I think the Scottish National party has made some important points, although it comes at nuclear power from a different perspective from that of the Government. While we could usefully enjoy more nuclear power, it is very important that those projects are timely and cost-controlled, with technologies that will deliver reliable power on a sustainable basis. Does the Minister agree that nothing in this legislation, and nothing that he can now do, can prevent the proportion of our electricity that is generated by nuclear from declining for the whole of this decade? As I understand it, these projects take a long time to get type approval and financing, and a long time in construction. As I also understand it, all but one of our current nuclear power stations is scheduled to close by 2030, and although one large new nuclear power station should come on stream during that period, it will not offset all the capacity that is taken out.

John Redwood (Wokingham) (Con)

I wish the Secretary of State, the Minister and the Bill every success. I think we might call this Secretary of State brave, because experience tells us that it is extremely difficult to land one of these really big projects and keep it to time and budget, and it is extremely difficult to get agreement to cheaper power. I am delighted that Ministers are motivated by the wish to have both more reliable generating capacity and more affordable power. Those are two excellent objectives of energy policy.

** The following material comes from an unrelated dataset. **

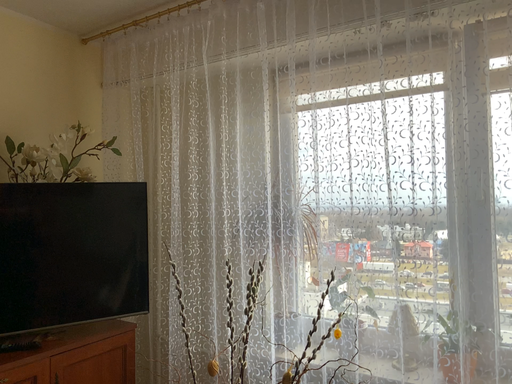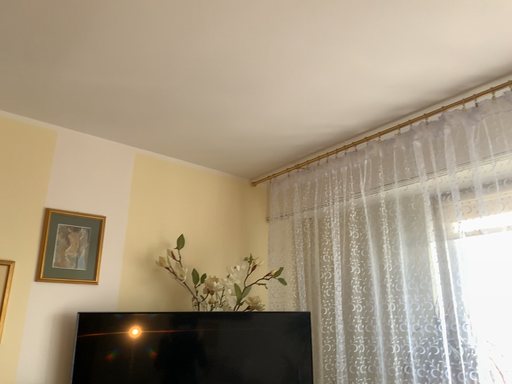 Question: How did the camera likely rotate when shooting the video?

Choices:
 (A) rotated downward
 (B) rotated upward

Answer: (B)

However, I fear that what I have learned from this debate, and from previous debates like it, are these things. First, we are going to have less nuclear power in 2030 than we have today, whatever Ministers do—they are prisoners of their inheritance. Secondly, it will be difficult signing up big projects in particular, or getting smaller projects that are available and working in good time so that there is more nuclear, rather than less, in the decade that follows, and it will be difficult securing that at prices that customers think are good.

In the meantime, we have the problem that, on a typical day, we are already 10% import dependent for our electricity—I think it should all be generated in the UK—and that we are very dependent on the sun shining and the wind blowing, but the wind not blowing too much. When those things did not happen towards the end of last year, we had to reopen three old coal plants. People would rather not have to burn coal, but coal stations were reliable and actually worked when the wind did not blow and the sun did not shine. If the plan is to close them down and make them unavailable in future before we have anything else as a good stand-by, we will be trying the patience of the international community and trying our own luck rather too far.

I urge the Secretary of State, on the back of this Bill, to consider ways of increasing reliable power for this coming decade—the decade that we are living in and that we will be battling over in immediate elections to come—because that is what will matter to our voters. We should have in mind security of supply, availability of supply and affordability as the crucial things that we need to take care of so that we do not have a self-imposed energy crisis. Linking us into the European system is not a secure thing to do, because those countries are chronically short of reliable green power. Poland and Germany are in the middle of trying to phase out coal and lignite. Germany is in the middle of phasing out nuclear altogether. France needs to think about replacements for its ageing nuclear fleet and it is chronically short of gas, which is a sensible transition fuel, so it needs to rely on Putin and Russia.